# Fubini theorem and double integrals

I'm just wondering to know why Fubini theorem does not apply in evaluating the area of snowflakes and how we can evaluated by using double integral as the limit of a sum?

• What do you mean by the "snowflake" shape? – J. M. is a poor mathematician May 10 '11 at 3:41
• Are you referring to the Koch snowflake fractal?
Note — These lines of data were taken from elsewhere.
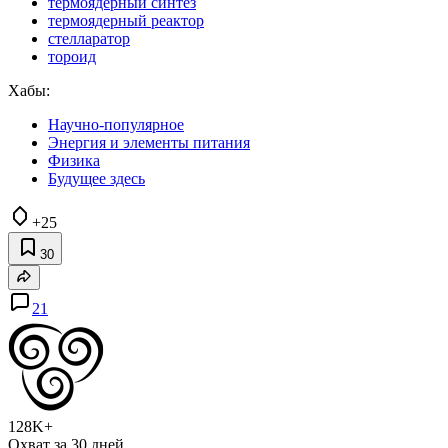
термоядерный синтез
термоядерный реактор
стелларатор
тороид
Хабы:
Научно-популярное
Энергия и элементы питания
Физика
Будущее здесь
+25
30
21
128K+
Охват за 30 дней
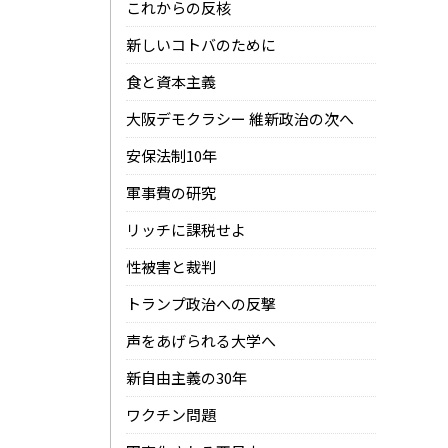
これからの反核
新しいコトバのために
食と資本主義
大阪デモクラシー 維新政治の次へ
安保法制10年
軍事費の研究
リッチに課税せよ
性被害と裁判
トランプ政治への反撃
声をあげられる大学へ
新自由主義の30年
ワクチン問題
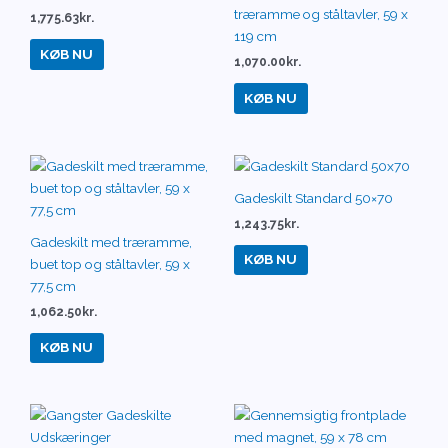
træramme og ståltavler, 59 x
1,775.63
kr.
119 cm
KØB NU
1,070.00
kr.
KØB NU
Gadeskilt Standard 50×70
1,243.75
kr.
Gadeskilt med træramme,
KØB NU
buet top og ståltavler, 59 x
77,5 cm
1,062.50
kr.
KØB NU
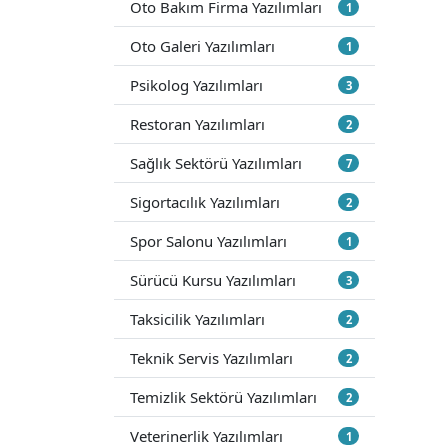
Oto Bakım Firma Yazılımları
1
Oto Galeri Yazılımları
1
Psikolog Yazılımları
3
Restoran Yazılımları
2
Sağlık Sektörü Yazılımları
7
Sigortacılık Yazılımları
2
Spor Salonu Yazılımları
1
Sürücü Kursu Yazılımları
3
Taksicilik Yazılımları
2
Teknik Servis Yazılımları
2
Temizlik Sektörü Yazılımları
2
Veterinerlik Yazılımları
1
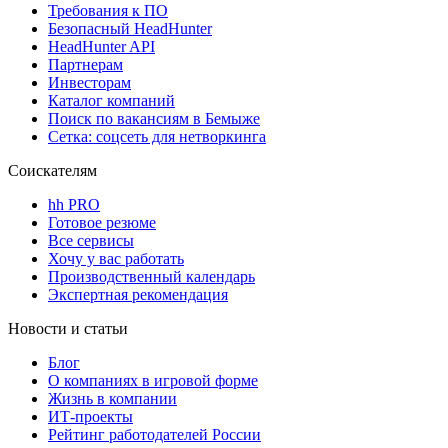
Требования к ПО
Безопасный HeadHunter
HeadHunter API
Партнерам
Инвесторам
Каталог компаний
Поиск по вакансиям в Бемыже
Сетка: соцсеть для нетворкинга
Соискателям
hh PRO
Готовое резюме
Все сервисы
Хочу у вас работать
Производственный календарь
Экспертная рекомендация
Новости и статьи
Блог
О компаниях в игровой форме
Жизнь в компании
ИТ-проекты
Рейтинг работодателей России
Might this have something to do with the boundary of curve having nonzero Lebesgue measure? – Elchanan Solomon May 10 '11 at 6:18
• Maybe you might be interested in this... – draks ... Apr 5 '12 at 18:11

Suppose that $A \subset \mathbb{R}^2$ is a snowflake. Recall that the characteristic function of $A$ is $$\chi_A(x,y) = \begin{cases} 1, & (x,y) \in A,\\ 0 & (x,y) \notin A\end{cases}.$$ Remember that the area of $A,$ which we call $\mu(A),$ equals $$\mu(A) = \iint_{\mathbb{R}^2} \chi_A(x,y)\,dx\,dy.$$
For any sufficiently nice function $f:\mathbb{R}^2 \to \mathbb{R},$ let us define $f^{\uparrow}:\mathbb{R}\to\mathbb{R}$ by $f^{\uparrow}(x) = \int_{\mathbb{R}} f(x,y) dy.$ Similarly, let us define $f^{\rightarrow}(y) = \int_{\mathbb{R}} f(x,y) dx.$ Then Fubini's theorem tells us that $$\int_\mathbb{R} f^{\uparrow}(x) dx = \int_{\mathbb{R}} f^{\rightarrow}(y) dy = \iint_{\mathbb{R}^2} f(x,y) dx\,dy.$$
If we wanted to apply this to a formula for $\mu(A),$ we would have to calculate one of the functions $f^{\uparrow}$ or $f^{\rightarrow},$ and then integrate it. But if $A$ is a snowflake, $\chi_A$ is very complicated, and $f^{\uparrow}$ is complicated, and $f^{\rightarrow}$ is very complicated, so their integrals are very difficult to evaluate directly.